Once the pictures are set aside, copy everything else in the records exactly.
---------- Raw data
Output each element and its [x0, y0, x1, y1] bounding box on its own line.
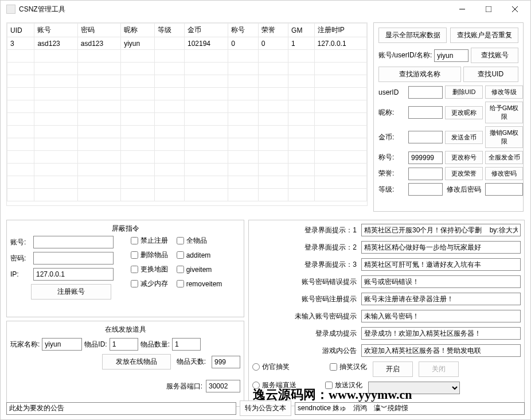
msg7-input[interactable]	[361, 327, 521, 340]
itemid-input[interactable]	[110, 338, 138, 351]
revoke-gm-button[interactable]: 撤销GM权限	[485, 126, 523, 148]
title-input[interactable]	[408, 151, 443, 164]
table-row[interactable]	[7, 151, 367, 164]
msg6-input[interactable]	[361, 310, 521, 322]
show-all-button[interactable]: 显示全部玩家数据	[378, 28, 447, 43]
level-input[interactable]	[408, 183, 443, 196]
find-game-button[interactable]: 查找游戏名称	[378, 67, 461, 82]
modify-level-button[interactable]: 修改等级	[485, 85, 523, 99]
cb-chg-map[interactable]	[131, 266, 138, 273]
player-table[interactable]: UID账号密码昵称等级金币称号荣誉GM注册时IP 3asd123asd123yi…	[6, 22, 368, 206]
open-button[interactable]: 开启	[373, 361, 413, 377]
cb-lottery-cn[interactable]	[330, 363, 337, 371]
cb-giveitem[interactable]	[177, 266, 184, 273]
give-item-button[interactable]: 发放在线物品	[102, 354, 171, 370]
gold-input[interactable]	[408, 131, 443, 143]
change-pwd-button[interactable]: 修改密码	[485, 167, 523, 180]
cb-removeitem[interactable]	[177, 280, 184, 287]
newpwd-input[interactable]	[485, 183, 523, 196]
acct-input[interactable]	[33, 236, 114, 248]
table-row[interactable]	[7, 63, 367, 75]
combo-select[interactable]	[368, 382, 460, 394]
change-nick-button[interactable]: 更改昵称	[445, 106, 483, 119]
port-input[interactable]	[206, 380, 240, 392]
cb-no-reg[interactable]	[131, 237, 138, 244]
col-header[interactable]: GM	[288, 24, 314, 37]
col-header[interactable]: 密码	[77, 24, 120, 37]
grant-gm-button[interactable]: 给予GM权限	[485, 102, 523, 123]
col-header[interactable]: 荣誉	[258, 24, 288, 37]
table-row[interactable]	[7, 176, 367, 189]
table-row[interactable]	[7, 50, 367, 63]
msg1-input[interactable]	[361, 224, 521, 236]
notice-input[interactable]	[6, 402, 236, 415]
msg4-input[interactable]	[361, 275, 521, 288]
change-honor-button[interactable]: 更改荣誉	[445, 167, 483, 180]
server-gold-button[interactable]: 全服发金币	[485, 151, 523, 164]
player-actions-panel: 显示全部玩家数据 查找账户是否重复 账号/userID/名称: 查找账号 查找游…	[373, 22, 524, 212]
cb-del-item[interactable]	[131, 251, 138, 259]
send-gold-button[interactable]: 发送金币	[445, 131, 483, 144]
to-text-button[interactable]: 转为公告文本	[240, 400, 291, 416]
ip-input[interactable]	[33, 268, 114, 281]
col-header[interactable]: 金币	[184, 24, 228, 37]
find-account-button[interactable]: 查找账号	[471, 48, 518, 63]
window-title: CSNZ管理工具	[19, 5, 449, 14]
col-header[interactable]: 称号	[228, 24, 258, 37]
table-row[interactable]	[7, 88, 367, 100]
player-input[interactable]	[42, 338, 82, 351]
radio-official[interactable]	[252, 363, 260, 371]
nick-input[interactable]	[408, 106, 443, 119]
close-button2[interactable]: 关闭	[419, 361, 459, 377]
col-header[interactable]: 昵称	[121, 24, 154, 37]
cb-all-items[interactable]	[177, 237, 184, 244]
table-row[interactable]: 3asd123asd123yiyun102194001127.0.0.1	[7, 37, 367, 50]
check-dup-button[interactable]: 查找账户是否重复	[450, 28, 518, 43]
table-row[interactable]	[7, 100, 367, 113]
radio-server[interactable]	[252, 382, 260, 389]
msg5-input[interactable]	[361, 293, 521, 305]
msg8-input[interactable]	[361, 344, 521, 357]
items-panel: 在线发放道具 玩家名称: 物品ID: 物品数量: 发放在线物品 物品天数: 服务…	[6, 321, 244, 407]
table-row[interactable]	[7, 164, 367, 176]
col-header[interactable]: 等级	[154, 24, 184, 37]
msg2-input[interactable]	[361, 241, 521, 254]
col-header[interactable]: 注册时IP	[314, 24, 366, 37]
table-row[interactable]	[7, 138, 367, 151]
col-header[interactable]: 账号	[34, 24, 77, 37]
cb-dec-mem[interactable]	[131, 280, 138, 287]
sendnotice-output[interactable]	[295, 402, 525, 415]
msg3-input[interactable]	[361, 258, 521, 271]
find-uid-button[interactable]: 查找UID	[463, 67, 518, 82]
change-title-button[interactable]: 更改称号	[445, 151, 483, 164]
delete-uid-button[interactable]: 删除UID	[445, 85, 483, 99]
days-input[interactable]	[212, 356, 240, 368]
minimize-button[interactable]	[449, 1, 475, 18]
cb-additem[interactable]	[177, 251, 184, 259]
table-row[interactable]	[7, 126, 367, 138]
pwd-input[interactable]	[33, 252, 114, 265]
qty-input[interactable]	[172, 338, 201, 351]
table-row[interactable]	[7, 189, 367, 201]
table-row[interactable]	[7, 75, 367, 88]
col-header[interactable]: UID	[7, 24, 34, 37]
cb-send-cn[interactable]	[325, 382, 333, 389]
app-icon	[6, 5, 15, 14]
userid-input[interactable]	[408, 86, 443, 99]
search-label: 账号/userID/名称:	[378, 50, 432, 60]
svg-rect-1	[486, 6, 491, 12]
honor-input[interactable]	[408, 168, 443, 180]
register-button[interactable]: 注册账号	[31, 284, 111, 300]
close-button[interactable]	[502, 1, 528, 18]
table-row[interactable]	[7, 113, 367, 126]
messages-panel: 登录界面提示：1 登录界面提示：2 登录界面提示：3 账号密码错误提示 账号密码…	[248, 220, 525, 406]
search-input[interactable]	[434, 49, 468, 62]
maximize-button[interactable]	[475, 1, 502, 18]
block-panel: 屏蔽指令 账号: 密码: IP: 注册账号 禁止注册 全物品 删除物品 addi…	[6, 220, 244, 317]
--------------------
Task response:
Output each element and its [x0, y0, x1, y1] bounding box on its own line.
msg7-input[interactable]	[361, 327, 521, 340]
itemid-input[interactable]	[110, 338, 138, 351]
revoke-gm-button[interactable]: 撤销GM权限	[485, 126, 523, 148]
title-input[interactable]	[408, 151, 443, 164]
table-row[interactable]	[7, 151, 367, 164]
msg6-input[interactable]	[361, 310, 521, 322]
show-all-button[interactable]: 显示全部玩家数据	[378, 28, 447, 43]
level-input[interactable]	[408, 183, 443, 196]
find-game-button[interactable]: 查找游戏名称	[378, 67, 461, 82]
modify-level-button[interactable]: 修改等级	[485, 85, 523, 99]
cb-chg-map[interactable]	[131, 266, 138, 273]
player-table[interactable]: UID账号密码昵称等级金币称号荣誉GM注册时IP 3asd123asd123yi…	[6, 22, 368, 206]
open-button[interactable]: 开启	[373, 361, 413, 377]
cb-lottery-cn[interactable]	[330, 363, 337, 371]
cb-giveitem[interactable]	[177, 266, 184, 273]
give-item-button[interactable]: 发放在线物品	[102, 354, 171, 370]
gold-input[interactable]	[408, 131, 443, 143]
change-pwd-button[interactable]: 修改密码	[485, 167, 523, 180]
cb-removeitem[interactable]	[177, 280, 184, 287]
newpwd-input[interactable]	[485, 183, 523, 196]
acct-input[interactable]	[33, 236, 114, 248]
table-row[interactable]	[7, 63, 367, 75]
combo-select[interactable]	[368, 382, 460, 394]
change-nick-button[interactable]: 更改昵称	[445, 106, 483, 119]
port-input[interactable]	[206, 380, 240, 392]
cb-no-reg[interactable]	[131, 237, 138, 244]
col-header[interactable]: GM	[288, 24, 314, 37]
col-header[interactable]: 密码	[77, 24, 120, 37]
grant-gm-button[interactable]: 给予GM权限	[485, 102, 523, 123]
col-header[interactable]: 荣誉	[258, 24, 288, 37]
table-row[interactable]	[7, 176, 367, 189]
table-row[interactable]	[7, 50, 367, 63]
msg1-input[interactable]	[361, 224, 521, 236]
notice-input[interactable]	[6, 402, 236, 415]
msg4-input[interactable]	[361, 275, 521, 288]
change-honor-button[interactable]: 更改荣誉	[445, 167, 483, 180]
server-gold-button[interactable]: 全服发金币	[485, 151, 523, 164]
player-actions-panel: 显示全部玩家数据 查找账户是否重复 账号/userID/名称: 查找账号 查找游…	[373, 22, 524, 212]
cb-del-item[interactable]	[131, 251, 138, 259]
send-gold-button[interactable]: 发送金币	[445, 131, 483, 144]
to-text-button[interactable]: 转为公告文本	[240, 400, 291, 416]
ip-input[interactable]	[33, 268, 114, 281]
col-header[interactable]: 金币	[184, 24, 228, 37]
find-account-button[interactable]: 查找账号	[471, 48, 518, 63]
window-title: CSNZ管理工具	[19, 5, 449, 14]
col-header[interactable]: 称号	[228, 24, 258, 37]
table-row[interactable]	[7, 88, 367, 100]
player-input[interactable]	[42, 338, 82, 351]
radio-official[interactable]	[252, 363, 260, 371]
nick-input[interactable]	[408, 106, 443, 119]
close-button2[interactable]: 关闭	[419, 361, 459, 377]
col-header[interactable]: 昵称	[121, 24, 154, 37]
cb-all-items[interactable]	[177, 237, 184, 244]
table-row[interactable]: 3asd123asd123yiyun102194001127.0.0.1	[7, 37, 367, 50]
check-dup-button[interactable]: 查找账户是否重复	[450, 28, 518, 43]
table-row[interactable]	[7, 100, 367, 113]
radio-server[interactable]	[252, 382, 260, 389]
msg5-input[interactable]	[361, 293, 521, 305]
msg8-input[interactable]	[361, 344, 521, 357]
items-panel: 在线发放道具 玩家名称: 物品ID: 物品数量: 发放在线物品 物品天数: 服务…	[6, 321, 244, 407]
table-row[interactable]	[7, 164, 367, 176]
col-header[interactable]: 等级	[154, 24, 184, 37]
msg2-input[interactable]	[361, 241, 521, 254]
col-header[interactable]: 注册时IP	[314, 24, 366, 37]
table-row[interactable]	[7, 138, 367, 151]
col-header[interactable]: 账号	[34, 24, 77, 37]
cb-dec-mem[interactable]	[131, 280, 138, 287]
sendnotice-output[interactable]	[295, 402, 525, 415]
msg3-input[interactable]	[361, 258, 521, 271]
find-uid-button[interactable]: 查找UID	[463, 67, 518, 82]
change-title-button[interactable]: 更改称号	[445, 151, 483, 164]
delete-uid-button[interactable]: 删除UID	[445, 85, 483, 99]
days-input[interactable]	[212, 356, 240, 368]
minimize-button[interactable]	[449, 1, 475, 18]
cb-additem[interactable]	[177, 251, 184, 259]
table-row[interactable]	[7, 126, 367, 138]
pwd-input[interactable]	[33, 252, 114, 265]
qty-input[interactable]	[172, 338, 201, 351]
table-row[interactable]	[7, 189, 367, 201]
table-row[interactable]	[7, 75, 367, 88]
col-header[interactable]: UID	[7, 24, 34, 37]
cb-send-cn[interactable]	[325, 382, 333, 389]
app-icon	[6, 5, 15, 14]
userid-input[interactable]	[408, 86, 443, 99]
search-label: 账号/userID/名称:	[378, 50, 432, 60]
svg-rect-1	[486, 6, 491, 12]
honor-input[interactable]	[408, 168, 443, 180]
register-button[interactable]: 注册账号	[31, 284, 111, 300]
close-button[interactable]	[502, 1, 528, 18]
table-row[interactable]	[7, 113, 367, 126]
messages-panel: 登录界面提示：1 登录界面提示：2 登录界面提示：3 账号密码错误提示 账号密码…	[248, 220, 525, 406]
search-input[interactable]	[434, 49, 468, 62]
maximize-button[interactable]	[475, 1, 502, 18]
block-panel: 屏蔽指令 账号: 密码: IP: 注册账号 禁止注册 全物品 删除物品 addi…	[6, 220, 244, 317]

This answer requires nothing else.